Example Submission Files
1Executable = test.sh
2
3Output = out.log
4Error = err.log
5Log = condor.log
6
7Request_Cpus = 1
8Request_Memory = 2GB
9
10Notification = Always
11
12Queue
The single, emphasized line is the only line that matters in the example. It simply turns on the notifications. It could be set to Error if you only wanted to be notified that the job failed. Assuming the test.sh script ran correctly, this example would send a message like the example email below.
Example Emails
From: csaw.support@wwu.edu
To: USER@wwu.edu
Subject: [Condor] Condor Job 17521.0
Body:
This is an automated email from the Condor system
on machine "cse-head.cluster.cs.wwu.edu". Do not reply.
Condor job 17521.0
/cluster/home/USER/example_submit_scripts/email/test.sh
submitted from directory /cluster/home/USER/example_submit_scripts/email
exited normally with status 0
Submitted at: Fri Jul 26 08:35:15 2024
Completed at: Fri Jul 26 08:35:22 2024
Real Time: 0 00:00:07
Virtual Image Size: 720 Kilobytes
Statistics from last run:
Allocation/Run time: 0 00:00:06
Remote User CPU Time: 0 00:00:00
Remote System CPU Time: 0 00:00:00
Total Remote CPU Time: 0 00:00:00
Statistics totaled from all runs:
Allocation/Run time: 0 00:00:06
Network:
0.0 B Run Bytes Received By Job
0.0 B Run Bytes Sent By Job
0.0 B Total Bytes Received By Job
0.0 B Total Bytes Sent By Job
-=-=-=-=-=-=-=-=-=-=-=-=-=-=-=-=-=-=-=-=-=
Questions about this message or HTCondor in general?

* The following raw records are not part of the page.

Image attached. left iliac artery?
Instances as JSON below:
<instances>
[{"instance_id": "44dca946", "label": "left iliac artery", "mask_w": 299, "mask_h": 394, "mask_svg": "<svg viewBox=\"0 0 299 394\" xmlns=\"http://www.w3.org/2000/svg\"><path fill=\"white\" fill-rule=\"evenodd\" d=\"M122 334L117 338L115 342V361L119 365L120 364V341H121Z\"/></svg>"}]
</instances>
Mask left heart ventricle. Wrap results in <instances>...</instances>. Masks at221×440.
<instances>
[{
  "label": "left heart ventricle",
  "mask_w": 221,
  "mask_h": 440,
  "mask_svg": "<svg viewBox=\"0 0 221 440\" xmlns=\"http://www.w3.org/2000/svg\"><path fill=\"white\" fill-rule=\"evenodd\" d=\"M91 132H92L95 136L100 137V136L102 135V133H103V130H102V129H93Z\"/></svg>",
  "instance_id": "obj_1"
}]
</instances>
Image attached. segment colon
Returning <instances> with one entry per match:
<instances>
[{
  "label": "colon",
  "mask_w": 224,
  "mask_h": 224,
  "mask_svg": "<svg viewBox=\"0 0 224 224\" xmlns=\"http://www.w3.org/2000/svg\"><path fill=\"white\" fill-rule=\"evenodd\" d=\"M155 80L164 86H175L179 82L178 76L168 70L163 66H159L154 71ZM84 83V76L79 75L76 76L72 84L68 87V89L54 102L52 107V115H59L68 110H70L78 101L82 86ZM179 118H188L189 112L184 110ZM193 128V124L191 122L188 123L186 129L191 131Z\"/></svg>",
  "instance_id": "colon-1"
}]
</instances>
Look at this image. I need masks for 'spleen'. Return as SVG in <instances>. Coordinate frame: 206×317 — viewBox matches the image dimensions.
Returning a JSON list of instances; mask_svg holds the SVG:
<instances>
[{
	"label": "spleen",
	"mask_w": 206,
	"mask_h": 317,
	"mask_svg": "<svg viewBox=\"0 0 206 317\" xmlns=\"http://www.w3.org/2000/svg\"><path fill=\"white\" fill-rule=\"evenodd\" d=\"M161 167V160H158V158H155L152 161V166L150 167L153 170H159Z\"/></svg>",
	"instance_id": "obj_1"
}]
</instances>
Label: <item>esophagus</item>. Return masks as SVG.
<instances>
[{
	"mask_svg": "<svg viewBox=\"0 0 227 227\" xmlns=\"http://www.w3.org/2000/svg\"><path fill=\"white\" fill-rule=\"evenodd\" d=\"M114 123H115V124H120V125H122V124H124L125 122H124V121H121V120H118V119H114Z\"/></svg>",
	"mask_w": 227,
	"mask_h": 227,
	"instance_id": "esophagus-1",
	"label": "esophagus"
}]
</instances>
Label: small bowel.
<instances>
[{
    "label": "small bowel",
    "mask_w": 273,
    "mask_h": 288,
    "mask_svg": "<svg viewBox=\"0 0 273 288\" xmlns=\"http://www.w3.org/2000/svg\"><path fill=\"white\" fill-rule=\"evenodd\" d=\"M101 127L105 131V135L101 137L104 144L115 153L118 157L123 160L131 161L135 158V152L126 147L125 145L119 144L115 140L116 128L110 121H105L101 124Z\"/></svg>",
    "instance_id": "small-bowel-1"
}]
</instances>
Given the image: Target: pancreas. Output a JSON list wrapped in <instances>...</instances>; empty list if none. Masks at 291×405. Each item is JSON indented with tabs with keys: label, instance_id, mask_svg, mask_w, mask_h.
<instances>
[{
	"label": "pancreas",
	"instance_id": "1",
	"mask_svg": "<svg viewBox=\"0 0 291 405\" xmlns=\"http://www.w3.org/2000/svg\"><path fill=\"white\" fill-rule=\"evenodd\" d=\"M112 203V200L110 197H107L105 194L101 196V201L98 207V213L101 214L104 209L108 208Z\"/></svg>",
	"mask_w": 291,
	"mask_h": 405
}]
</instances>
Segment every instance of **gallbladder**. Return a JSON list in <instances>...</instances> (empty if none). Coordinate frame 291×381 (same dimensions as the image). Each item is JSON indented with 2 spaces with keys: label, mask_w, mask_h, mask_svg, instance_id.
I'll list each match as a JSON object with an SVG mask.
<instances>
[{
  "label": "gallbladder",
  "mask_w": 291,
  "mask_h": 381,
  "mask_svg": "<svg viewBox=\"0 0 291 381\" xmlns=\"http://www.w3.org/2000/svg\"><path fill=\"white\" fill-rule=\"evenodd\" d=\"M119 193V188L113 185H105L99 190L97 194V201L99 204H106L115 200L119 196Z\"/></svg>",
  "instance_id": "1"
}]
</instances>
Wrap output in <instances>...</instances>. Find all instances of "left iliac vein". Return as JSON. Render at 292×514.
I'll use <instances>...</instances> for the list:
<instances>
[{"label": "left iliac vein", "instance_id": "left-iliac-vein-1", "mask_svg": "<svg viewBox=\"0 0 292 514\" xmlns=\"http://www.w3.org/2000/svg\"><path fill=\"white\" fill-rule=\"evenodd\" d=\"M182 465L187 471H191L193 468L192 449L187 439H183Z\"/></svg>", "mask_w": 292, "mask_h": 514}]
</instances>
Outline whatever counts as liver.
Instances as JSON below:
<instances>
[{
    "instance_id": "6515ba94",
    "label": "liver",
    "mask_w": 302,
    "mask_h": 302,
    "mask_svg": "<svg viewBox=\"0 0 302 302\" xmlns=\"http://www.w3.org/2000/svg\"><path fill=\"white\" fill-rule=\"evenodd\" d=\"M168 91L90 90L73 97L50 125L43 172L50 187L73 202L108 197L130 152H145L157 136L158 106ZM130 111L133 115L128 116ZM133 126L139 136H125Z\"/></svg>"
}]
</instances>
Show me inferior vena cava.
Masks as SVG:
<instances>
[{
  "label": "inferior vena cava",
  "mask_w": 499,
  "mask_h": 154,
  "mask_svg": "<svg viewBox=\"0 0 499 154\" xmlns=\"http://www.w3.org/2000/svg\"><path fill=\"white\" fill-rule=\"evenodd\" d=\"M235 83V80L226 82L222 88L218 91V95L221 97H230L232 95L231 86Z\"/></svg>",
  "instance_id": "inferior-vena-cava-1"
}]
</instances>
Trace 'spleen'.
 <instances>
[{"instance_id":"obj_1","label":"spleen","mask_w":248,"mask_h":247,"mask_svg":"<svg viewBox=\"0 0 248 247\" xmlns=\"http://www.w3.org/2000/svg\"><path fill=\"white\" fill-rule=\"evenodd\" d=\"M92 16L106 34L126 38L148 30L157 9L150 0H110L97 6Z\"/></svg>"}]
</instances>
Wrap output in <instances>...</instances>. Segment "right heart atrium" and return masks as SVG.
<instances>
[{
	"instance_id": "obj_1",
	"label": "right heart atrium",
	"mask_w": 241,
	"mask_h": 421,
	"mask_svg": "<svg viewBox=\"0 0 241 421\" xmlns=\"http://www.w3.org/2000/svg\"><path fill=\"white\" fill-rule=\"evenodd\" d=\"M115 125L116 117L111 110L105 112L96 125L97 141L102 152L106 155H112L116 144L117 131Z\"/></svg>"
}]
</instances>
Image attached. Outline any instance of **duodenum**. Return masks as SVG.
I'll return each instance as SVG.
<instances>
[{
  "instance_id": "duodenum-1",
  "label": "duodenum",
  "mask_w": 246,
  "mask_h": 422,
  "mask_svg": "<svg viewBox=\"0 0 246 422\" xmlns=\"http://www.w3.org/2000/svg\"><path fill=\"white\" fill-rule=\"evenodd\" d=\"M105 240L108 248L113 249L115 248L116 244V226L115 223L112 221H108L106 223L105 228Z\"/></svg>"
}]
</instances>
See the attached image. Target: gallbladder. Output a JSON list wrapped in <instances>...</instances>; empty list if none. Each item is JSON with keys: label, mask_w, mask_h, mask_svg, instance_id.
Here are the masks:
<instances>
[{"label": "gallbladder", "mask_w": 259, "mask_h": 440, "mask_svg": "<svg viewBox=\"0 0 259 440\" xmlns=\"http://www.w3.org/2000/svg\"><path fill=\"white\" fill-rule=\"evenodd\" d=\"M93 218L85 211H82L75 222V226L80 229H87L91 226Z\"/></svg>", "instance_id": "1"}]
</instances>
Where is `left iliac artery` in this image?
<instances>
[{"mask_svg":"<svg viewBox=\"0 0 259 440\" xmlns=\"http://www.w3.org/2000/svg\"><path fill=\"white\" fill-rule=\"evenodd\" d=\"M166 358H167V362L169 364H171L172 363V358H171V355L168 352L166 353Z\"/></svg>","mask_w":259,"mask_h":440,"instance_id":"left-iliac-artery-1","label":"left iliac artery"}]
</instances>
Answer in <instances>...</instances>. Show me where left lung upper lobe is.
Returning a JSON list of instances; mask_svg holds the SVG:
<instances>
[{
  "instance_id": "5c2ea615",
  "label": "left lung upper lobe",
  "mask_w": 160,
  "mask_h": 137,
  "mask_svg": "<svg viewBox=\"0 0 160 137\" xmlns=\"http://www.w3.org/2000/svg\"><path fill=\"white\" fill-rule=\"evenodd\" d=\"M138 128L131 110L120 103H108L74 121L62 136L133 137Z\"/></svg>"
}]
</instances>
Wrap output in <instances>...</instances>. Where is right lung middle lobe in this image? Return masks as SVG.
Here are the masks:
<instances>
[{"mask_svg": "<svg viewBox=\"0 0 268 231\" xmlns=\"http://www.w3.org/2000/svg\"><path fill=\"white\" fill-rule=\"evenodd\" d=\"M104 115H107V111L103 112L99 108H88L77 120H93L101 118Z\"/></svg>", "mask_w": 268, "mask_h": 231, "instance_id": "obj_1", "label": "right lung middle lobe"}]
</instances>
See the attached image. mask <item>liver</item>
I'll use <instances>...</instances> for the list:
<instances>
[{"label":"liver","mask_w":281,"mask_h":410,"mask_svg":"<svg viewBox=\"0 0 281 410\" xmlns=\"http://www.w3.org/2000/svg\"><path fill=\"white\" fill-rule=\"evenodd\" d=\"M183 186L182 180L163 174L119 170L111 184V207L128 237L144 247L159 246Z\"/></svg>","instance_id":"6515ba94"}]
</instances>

Email address of the local HTCondor administrator: csaw.support@wwu.edu
The Official HTCondor Homepage is http://www.cs.wisc.edu/htcondor
Limits
Currently, the HTCondor configuration on the backend prohibits you from submitting a batch size of more than 5 jobs when notifications are enabled. This ensures you won’t submit 10,000 jobs and have all 10,000 fail or complete in rapid succession and have your inbox overflowing with mail.